- Task to carry out: When the line containing "Start in Jobourg (Manche)" appears in the data below, begin copying there and stop only after the line containing "ابزارآلات باغبانی".
### Records for this task ###
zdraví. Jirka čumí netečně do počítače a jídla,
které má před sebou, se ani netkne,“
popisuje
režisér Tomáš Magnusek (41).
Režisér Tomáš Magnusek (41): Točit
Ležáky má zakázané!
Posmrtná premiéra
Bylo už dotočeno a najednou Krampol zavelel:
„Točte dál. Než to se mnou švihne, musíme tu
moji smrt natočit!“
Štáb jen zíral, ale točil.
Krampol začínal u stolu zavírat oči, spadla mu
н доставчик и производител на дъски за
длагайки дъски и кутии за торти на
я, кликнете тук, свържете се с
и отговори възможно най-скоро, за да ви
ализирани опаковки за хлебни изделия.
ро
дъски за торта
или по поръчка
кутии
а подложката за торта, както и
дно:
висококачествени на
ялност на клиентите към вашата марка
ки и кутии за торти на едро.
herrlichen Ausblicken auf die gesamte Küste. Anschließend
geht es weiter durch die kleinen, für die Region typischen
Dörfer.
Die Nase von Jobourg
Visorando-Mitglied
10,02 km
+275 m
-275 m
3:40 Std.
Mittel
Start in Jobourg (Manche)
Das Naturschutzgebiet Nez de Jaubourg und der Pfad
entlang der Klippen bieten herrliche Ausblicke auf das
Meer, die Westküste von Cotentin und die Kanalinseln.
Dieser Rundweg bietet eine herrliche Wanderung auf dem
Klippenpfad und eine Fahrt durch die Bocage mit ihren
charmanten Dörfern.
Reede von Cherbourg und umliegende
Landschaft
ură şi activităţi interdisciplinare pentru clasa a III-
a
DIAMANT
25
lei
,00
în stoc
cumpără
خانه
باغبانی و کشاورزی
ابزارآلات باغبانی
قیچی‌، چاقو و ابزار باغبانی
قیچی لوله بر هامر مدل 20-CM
###
### Records for this task ###
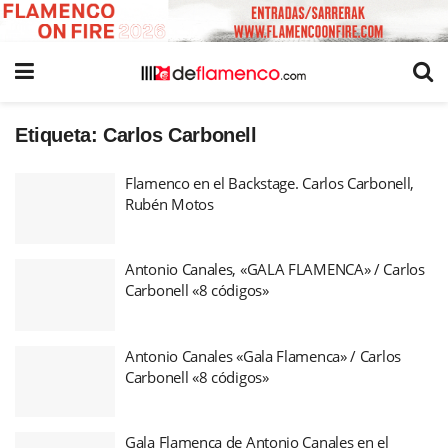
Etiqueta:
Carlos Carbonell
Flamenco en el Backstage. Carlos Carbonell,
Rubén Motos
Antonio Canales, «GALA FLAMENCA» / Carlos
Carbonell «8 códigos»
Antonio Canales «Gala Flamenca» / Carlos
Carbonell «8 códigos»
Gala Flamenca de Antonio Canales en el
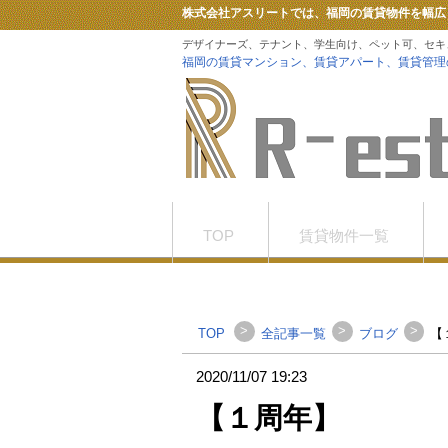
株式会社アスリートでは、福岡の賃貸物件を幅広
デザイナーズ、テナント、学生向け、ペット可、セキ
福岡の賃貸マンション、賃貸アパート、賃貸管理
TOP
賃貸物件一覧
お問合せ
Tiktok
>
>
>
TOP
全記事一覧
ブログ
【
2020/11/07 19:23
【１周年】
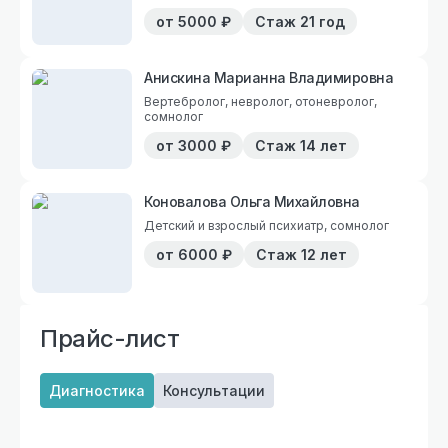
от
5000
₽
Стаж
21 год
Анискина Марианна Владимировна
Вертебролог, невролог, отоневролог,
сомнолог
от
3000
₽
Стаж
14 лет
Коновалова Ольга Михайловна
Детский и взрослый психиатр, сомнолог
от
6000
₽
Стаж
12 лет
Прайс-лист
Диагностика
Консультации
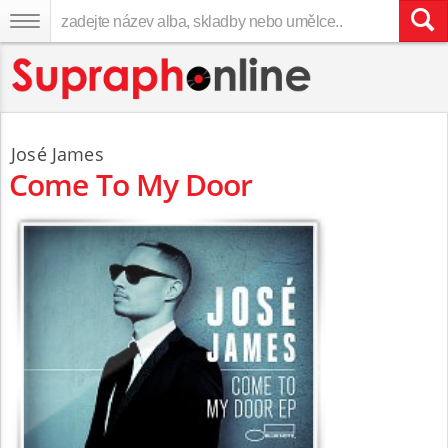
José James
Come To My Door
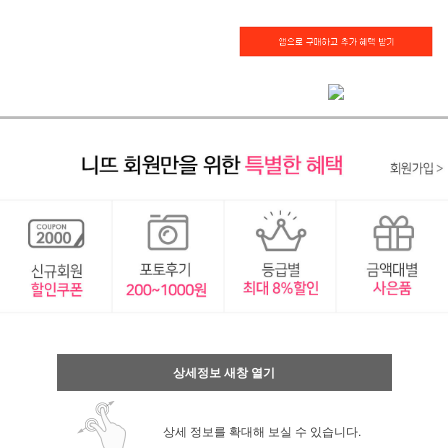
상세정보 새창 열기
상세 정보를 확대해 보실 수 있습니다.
###
- Result for this exercise:
Start in Jobourg (Manche)
Das Naturschutzgebiet Nez de Jaubourg und der Pfad
entlang der Klippen bieten herrliche Ausblicke auf das
Meer, die Westküste von Cotentin und die Kanalinseln.
Dieser Rundweg bietet eine herrliche Wanderung auf dem
Klippenpfad und eine Fahrt durch die Bocage mit ihren
charmanten Dörfern.
Reede von Cherbourg und umliegende
Landschaft
ură şi activităţi interdisciplinare pentru clasa a III-
a
DIAMANT
25
lei
,00
în stoc
cumpără
خانه
باغبانی و کشاورزی
ابزارآلات باغبانی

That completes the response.